I have set up as below;

Interval for incremental file backups = 24 hours
Interval for full file backups = 30 days
Maximum number of incremental file backups = 20
Minimum number of incremental file backups = 10
Maximum number of full file backups = 1
Minimal number of full file backups = 1

The bhaviour I want to to create a baseline ( full backup ), then have incremental backups follow the rolling window as above.

30 days later I want the “full file backup” data to be updated so it’s effectively a new baseline. My fear is that in 30 days the server wil try and write another 7Tb of data.

This duplication of the 7Tb obviously I don’t have the space for. When I manually run a second “full file backup” it seems to be backing all the files up again…

Is the behaviour in my confiuguration above that the second “full file backup” ( if I had the space… ) would be written, then during the cleanup process the incrementals removed and the first “full file backup” removed also?

What would be the best confuration for what I need?


The full and incremental backups in urbackup refer to the files scanned on the client. All backups contain all files but the de-duplication results in only a single copy of a file which then appears in each backup using file system features.

This means that when the second full backup is taken the extra space consumed is only the changed files, the unchanged files are obtained from earlier backups, either the initial full backup or an incremental backup taken after the file changed.

All backups, incremental and full, contain all files but with the magic of file de-duplication they all fit if not many changes occur.

An incremental can miss a changed file if the client does not alter meta data such as time of last modification. That is why the occasional full backup can be needed.

The full backup causes every file to be examined as a candidate for backup and will transfer the file for backup if required.

The administration manual does cover all of this but it seems to be the single biggest misunderstanding that everyone struggles with.
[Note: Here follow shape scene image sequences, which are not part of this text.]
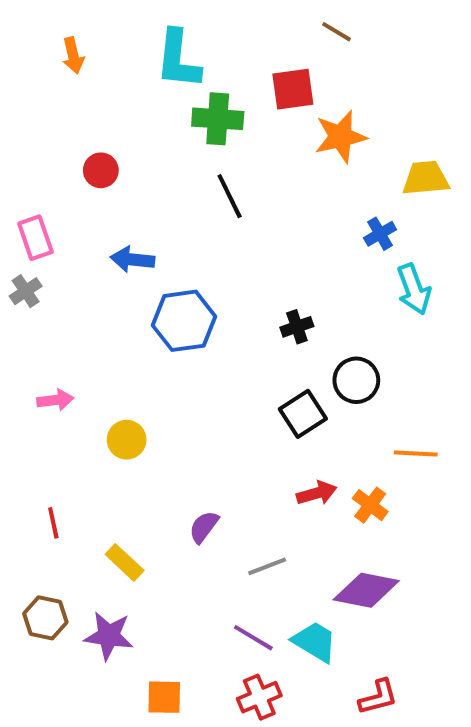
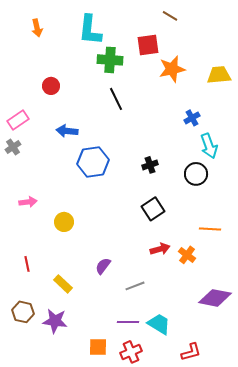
yellow trapezoid: (426, 178) -> (219, 75), moved
pink rectangle: (35, 238) -> (18, 120), turned 75
black circle: (356, 380) -> (196, 174), moved
purple diamond: (366, 590) -> (215, 298), moved
purple line: (253, 638) -> (128, 322), turned -30
orange square: (164, 697) -> (98, 347), moved

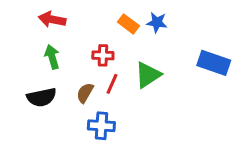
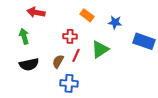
blue star: (157, 22) -> (115, 22), moved
green arrow: (52, 57) -> (24, 36), moved

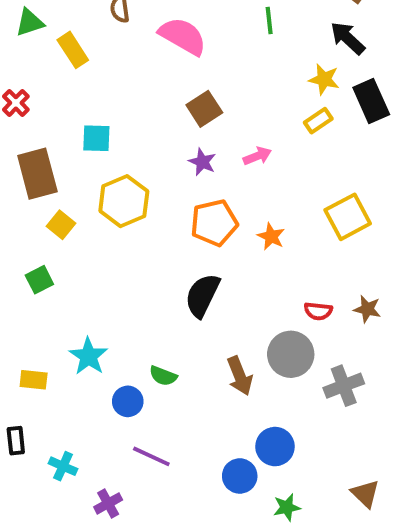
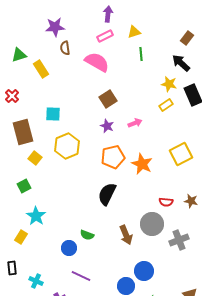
orange star: (271, 236) -> (142, 164), size x1.5
cyan star: (88, 356) -> (36, 216), moved
yellow rectangle: (34, 380) -> (21, 237), turned -64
Maybe it would be better to think of backups as being “efficient” and “exhaustive” instead of the names that people use for the old multi-cycle backup method of “incremental” and “full”

thanks for the reply.

I’ll make note and do an experiment tomorrow. I’m backing up the whole lot after deleting the client node to start afresh.

I’ll then do a second full and check to see if it transfers a second copy of the file. It did look like it as doing this when I looked at the live log last time, and see whather it stores a second copy of the file un the new directory on the storage volume


In case your file server
You can search the for doc virtual client, this allows you to configure different folders to backup with different frequencies and retention policy.
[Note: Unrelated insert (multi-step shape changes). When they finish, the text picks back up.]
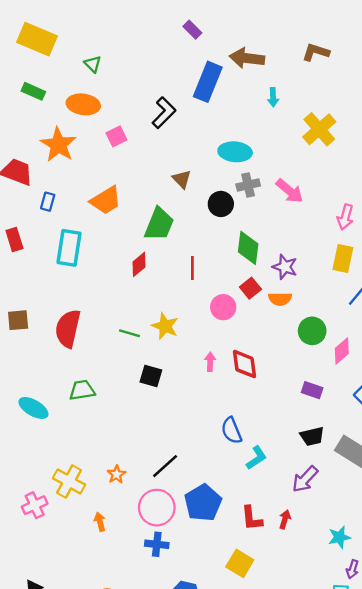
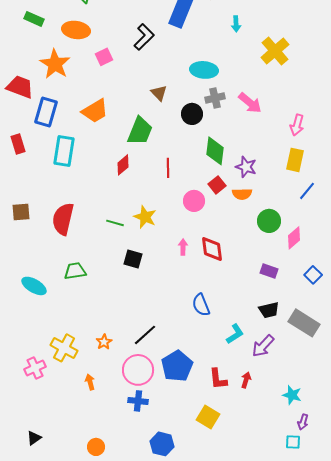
blue rectangle: (48, 202) -> (46, 112), size x1.8
cyan L-shape: (256, 458) -> (235, 334), moved
cyan star: (339, 537) -> (292, 395), turned 30

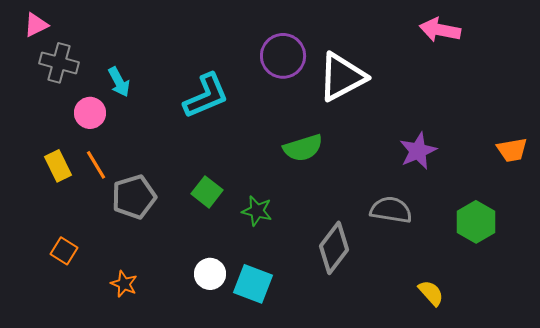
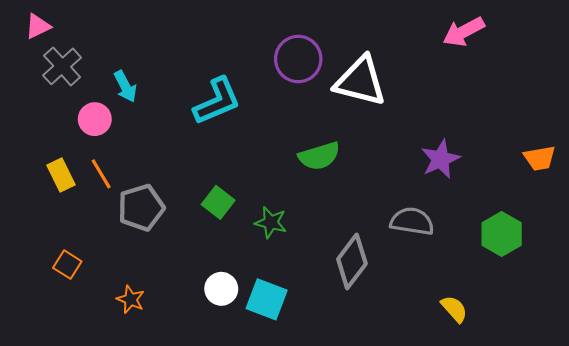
pink arrow: (440, 30) -> (464, 32), turned -39
gray cross: (59, 63) -> (62, 66), turned 33
white triangle: (342, 77) -> (360, 81), turned 42

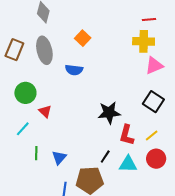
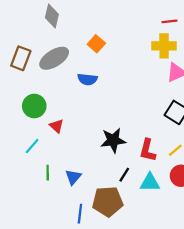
gray ellipse: (44, 50) -> (54, 58), turned 72
black star: (109, 113) -> (113, 140), moved

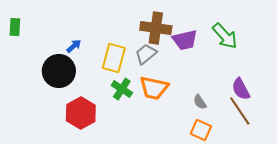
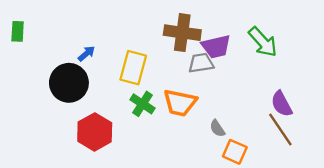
gray trapezoid: (146, 54) -> (201, 63), moved, turned 30
gray semicircle: (200, 102) -> (217, 128), moved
The retention is done via either the archive tab or max number of full/inc to keep.
Archived backup do not count toward the max xx to keep.
Archive is the classical way of doing this and keep max, easy to understand.
With keep min/max, you can account for backup size variation, without bothering too much.
Archive is more formal/contractual to explain to your boss/customer.
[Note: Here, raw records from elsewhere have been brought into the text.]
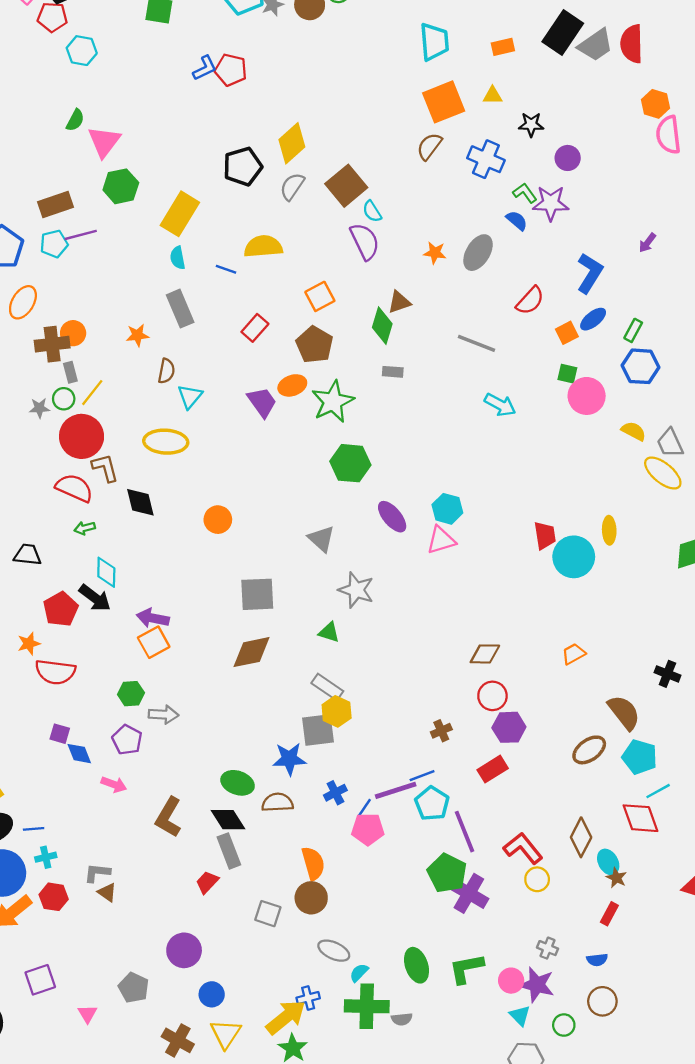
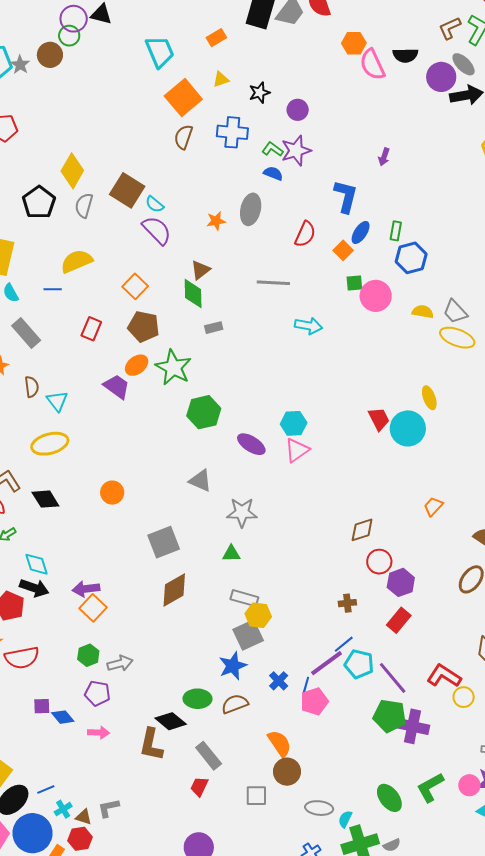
brown cross: (441, 731) -> (347, 603), turned 36
black diamond: (228, 820) -> (171, 721), moved
brown triangle: (107, 892) -> (84, 817), moved

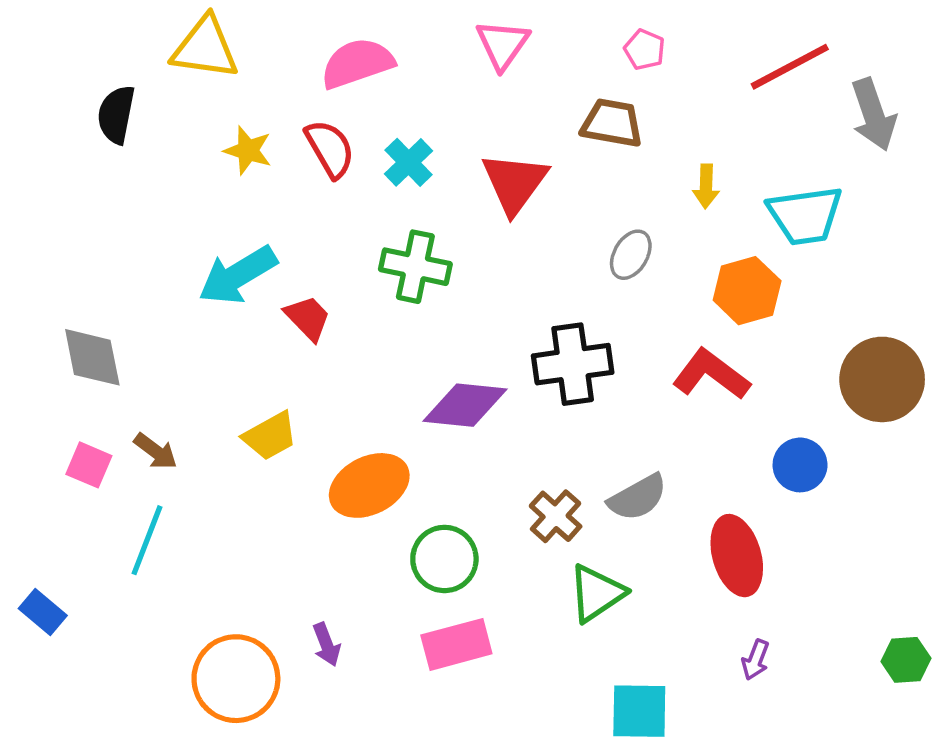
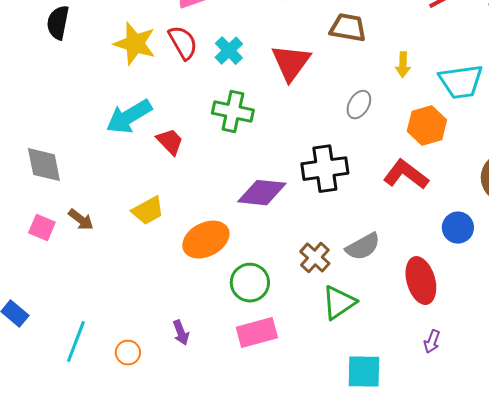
yellow star: (248, 150) -> (135, 44), size x1.5
cyan line: (147, 540) -> (76, 342), moved
orange circle: (236, 679) -> (128, 353), size x0.5

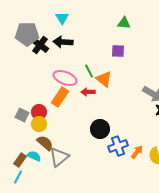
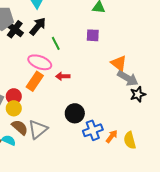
black arrow: (63, 42) -> (38, 26), turned 126
green line: (89, 71) -> (56, 43), moved
orange triangle: (104, 79) -> (119, 63), moved
gray triangle: (59, 157) -> (38, 129), moved

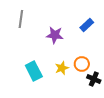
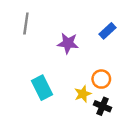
yellow star: (62, 68) -> (83, 94), moved
black cross: (94, 79) -> (103, 106), moved

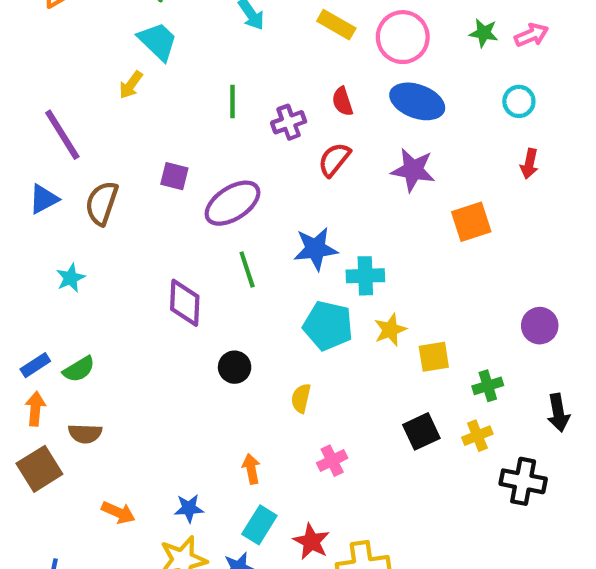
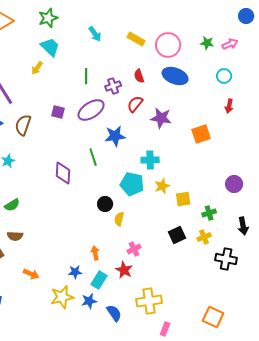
purple star: (413, 170) -> (161, 118), moved
purple ellipse: (232, 203) -> (91, 110), moved
blue star: (316, 249) -> (115, 136), moved
black circle: (235, 367) -> (105, 204), moved
blue star: (189, 508) -> (75, 272), moved
red star: (311, 542) -> (124, 270), moved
As said before full backup or incremental, do not influence too much the disk space usage. and because full are very long, you may set them to 90 days or so (30 days is actually short for urbackup full).
I would say the interest of full backup is that they double double check everything, they can prevent archive rot, fix corrupted files, some backup bugs could only be fixed by doing a full, so it’s still necessary to run them from time to time.

If you have a lot of clients, on a fresh server install, i would also recommend to wait a few day and start a full manually on some clients. So all the full don’t start at the same time on the next cycle.

After you run the backup tests, please use your operating system’s “disk free space” command (df on Linux, volume Properties on Windows) to see how much of your 11Tb remains. Most “disk used” counts seriously overstate the actual space occupied, as UrBackup also creates a directory for each backup that links the files in the common storage area into a pseudo-full-backup which can be copied or shared by normal file operations. Yes, even incrementals get this point-in-time pseudo-backup with links to all of the files, whether already known or freshly added. (Look in your /urbackup_data directory under each client name.)

In some cases each file on that server being backed up might be counted many times - once for the common file storage area and again for each full or incremental pseudo-backup directory. For example, I have a 4TB storage drive that Windows counts as having 49.8TB used in 34,586,071 Files, 3,227,904 Folders. Counting that with Folder Properties took two hours.

If you’re running under a server version of Windows, you may also be surprised by the effect enabling deduplication may have, even given the native deduplication UrBackup incorporates for file backups… given the the commonality of files within images… in my own installation I’m showing a deduplication rate (today) of 53%, which cuts way down on the storage requirements for system images, assuming server deduplication is available to you, it can make astounding savings where multiple similar Windows workstation images are involved.

So, did some experimenting…

I should have not have doubted the developers…

Running a second Full backup and despite the file data being transferred to the server which I now realise is to it can be hashed and comared for whether it’s a changed file - I see that the “df” used space is not changing by much at all and I see the inode count has incremeneted to 2 obviously a hard link referring to original file…


… you have stirred my thinking, but I just can;t get my head around it yet…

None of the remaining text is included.